Some others notes posted:

arms straight the whole way--and if you cant keep arms straight you have to widen the grip and/or get a longer broomstick (dont be gripping the broomstick with tights fists--let it roll thru your fingers if it has to as you go up and back)--i only hold onto it with my middle and pointer fingers and thumb

Id plan ahead tyson and do it around working shoulders--id skip the day before maybe and skip the day after but do it after working shoulders (while still warmed up--maybe when you got home from gym) and then on all the other days

----------


## bass

it works for me too and i always recommend it,

http://www.youtube.com/watch?v=dNill...rom=PL&index=2

----------


## mad04007

so ive been dealin with a seperated a/c joint in my shoulder since november 09. i couldnt do chest or shoulder workouts without pain and 2 weeks off between workouts! i read about this excersise on another forum about a week ago...thought hell ill try it. 1st couple days...nothin much just sore in the shoulder...now after a week and a half...this excerise is no efin joke!! no pain in my joint at all when i lift anymore...its unreal!! i am able to do all my lifts no probs and no pain! i just cant beleive it works this well!! a lifting life saver!! 

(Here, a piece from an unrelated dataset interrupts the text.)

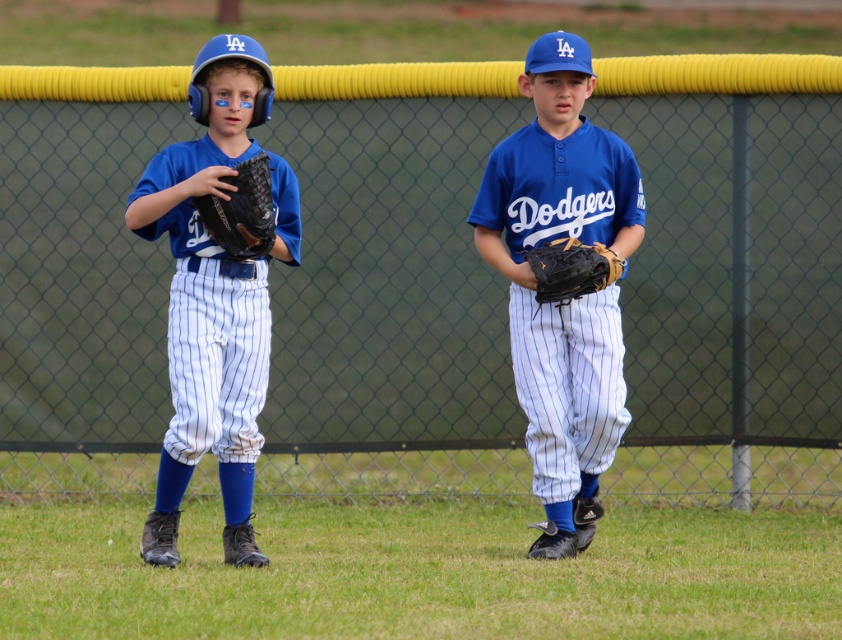 You are a coach on the field and want to retrieve both the matte blue baseball glove at left and the black leather glove at center. If your reach is 1.5 meters, can you grab both gloves without moving your feet?

The matte blue baseball glove at left is 1.43 meters from the black leather glove at center. Since your reach is 1.5 meters, you can grab both gloves without moving your feet because the distance between them is within your reach. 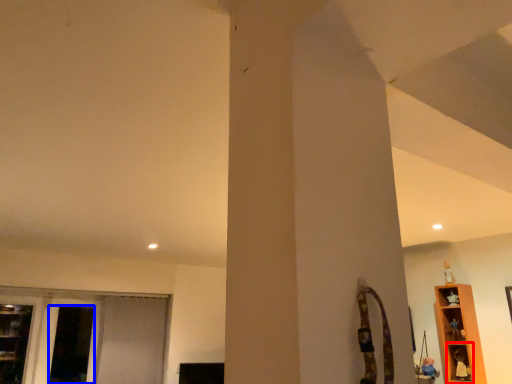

its hard as hell to get through 50 reps...but wow.. 

if u have shoulder probs...joints, rotator cuff...etc... DO THIS EXCERISE.. 2 weeks...bam!

----------


## NC600cbr

Good lord. After doing this I realize I really need to start stretching out more often. 

Between my shoulders and hamstrings I gotta add stretching badly.

----------


## fattymcbutterpants

"Do you know whats good for shoulder pain?
If you lick my butthole."
lol just thought id add a nice stepbrothers quote in.

But on a serious note im gonna try some of this stuff out.

----------


## bass

another stretching exercise that helped me the most is this,

http://www.youtube.com/watch?v=scBJWKbUGX0

----------


## Regular guy

Thanks guys for the shoulder stretches.

----------


## lovbyts

> it works for me too and i always recommend it,
> 
> http://www.youtube.com/watch?v=dNill...rom=PL&index=2


I really need to remember to do this more often. I have seen the video several time but always forget about it.  :Frown:  Maybe I should just add it to my calender on my phone?  :Smilie: 

I also do many of the other LIGHT exercise with cable for my shoulder and it has helped a lot. I will add this one and start tonight.  :Smilie: 

Do you think it's OK to do EVERY day or maybe 3x a week?

----------


## rsnake21

im def gonna try this out cuz my shoulder just started giving me problems.i have now when i lift and i was gonna ask if i should quit working shoulders all together until it went away. but im gonna try this first.

----------


## thetruthc32

did anyone else notice how ripped that guys ****in back was ?

----------


## pskyle

Thanks a lot for this post...the more stretches I learn the more it helps with preventing injuries and helping my exercises.

----------


## cherrydrpepper

THIS NEEDS TO BE STICKIED

I have had a rotator cuff injury that is over 10 years old and persisted to bother me until a few months ago when I said enough is enough and started doing my own rehab program. I am reaching a point where I can do overhead press exercises with legitimate weight thanks to this exercise that I do with a broomstick. 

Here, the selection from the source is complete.